Stored entries:
━━━━━━━━

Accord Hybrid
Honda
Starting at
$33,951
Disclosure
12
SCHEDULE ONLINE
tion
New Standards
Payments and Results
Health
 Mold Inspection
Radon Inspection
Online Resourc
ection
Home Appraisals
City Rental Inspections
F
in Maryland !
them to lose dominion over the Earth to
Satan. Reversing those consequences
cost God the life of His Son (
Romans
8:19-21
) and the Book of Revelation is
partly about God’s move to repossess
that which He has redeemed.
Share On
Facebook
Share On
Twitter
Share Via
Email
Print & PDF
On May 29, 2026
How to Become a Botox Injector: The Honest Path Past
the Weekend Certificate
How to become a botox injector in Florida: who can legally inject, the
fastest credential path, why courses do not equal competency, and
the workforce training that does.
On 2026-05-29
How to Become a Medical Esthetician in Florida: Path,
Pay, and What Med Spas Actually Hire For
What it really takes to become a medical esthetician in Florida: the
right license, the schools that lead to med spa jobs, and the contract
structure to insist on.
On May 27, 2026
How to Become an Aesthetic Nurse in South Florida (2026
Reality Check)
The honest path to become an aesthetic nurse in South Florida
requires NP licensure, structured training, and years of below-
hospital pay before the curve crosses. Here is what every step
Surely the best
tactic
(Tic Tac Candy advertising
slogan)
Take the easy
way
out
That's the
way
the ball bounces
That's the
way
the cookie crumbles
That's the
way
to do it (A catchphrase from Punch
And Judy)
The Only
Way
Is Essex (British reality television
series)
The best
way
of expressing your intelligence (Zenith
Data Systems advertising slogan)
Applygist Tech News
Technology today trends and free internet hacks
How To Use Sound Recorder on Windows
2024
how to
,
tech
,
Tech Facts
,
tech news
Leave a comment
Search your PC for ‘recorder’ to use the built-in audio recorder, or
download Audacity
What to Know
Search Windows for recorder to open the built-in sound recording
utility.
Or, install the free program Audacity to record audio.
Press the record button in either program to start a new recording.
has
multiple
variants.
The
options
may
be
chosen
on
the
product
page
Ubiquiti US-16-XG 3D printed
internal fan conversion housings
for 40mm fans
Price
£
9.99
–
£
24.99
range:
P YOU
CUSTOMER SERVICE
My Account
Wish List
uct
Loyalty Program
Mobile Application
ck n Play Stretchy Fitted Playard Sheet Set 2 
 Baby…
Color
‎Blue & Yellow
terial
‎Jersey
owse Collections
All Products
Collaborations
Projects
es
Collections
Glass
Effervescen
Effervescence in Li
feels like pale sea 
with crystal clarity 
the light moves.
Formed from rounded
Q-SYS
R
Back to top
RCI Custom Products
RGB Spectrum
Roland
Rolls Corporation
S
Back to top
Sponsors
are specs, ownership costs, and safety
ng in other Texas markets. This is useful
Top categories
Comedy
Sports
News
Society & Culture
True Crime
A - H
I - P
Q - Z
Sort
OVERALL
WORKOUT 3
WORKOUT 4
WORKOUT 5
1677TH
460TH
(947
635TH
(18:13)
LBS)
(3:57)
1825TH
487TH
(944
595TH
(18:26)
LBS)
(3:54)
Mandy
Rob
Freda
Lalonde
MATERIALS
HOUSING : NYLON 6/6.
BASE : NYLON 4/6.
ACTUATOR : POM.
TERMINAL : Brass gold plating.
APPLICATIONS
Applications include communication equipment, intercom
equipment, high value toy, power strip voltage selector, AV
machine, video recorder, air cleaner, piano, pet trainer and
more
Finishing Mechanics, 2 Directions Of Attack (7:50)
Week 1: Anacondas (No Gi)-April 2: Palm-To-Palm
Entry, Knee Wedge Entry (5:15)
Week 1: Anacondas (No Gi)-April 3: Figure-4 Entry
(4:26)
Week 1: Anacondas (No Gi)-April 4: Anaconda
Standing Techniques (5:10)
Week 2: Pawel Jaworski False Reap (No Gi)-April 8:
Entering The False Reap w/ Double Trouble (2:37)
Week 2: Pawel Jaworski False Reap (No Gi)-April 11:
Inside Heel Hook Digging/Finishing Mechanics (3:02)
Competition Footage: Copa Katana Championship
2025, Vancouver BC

━━━━━━━━

Required work: Identify every line above with the string "Entry" in it. Copy those lines.

The completed task:
Entry, Knee Wedge Entry (5:15)
Week 1: Anacondas (No Gi)-April 3: Figure-4 Entry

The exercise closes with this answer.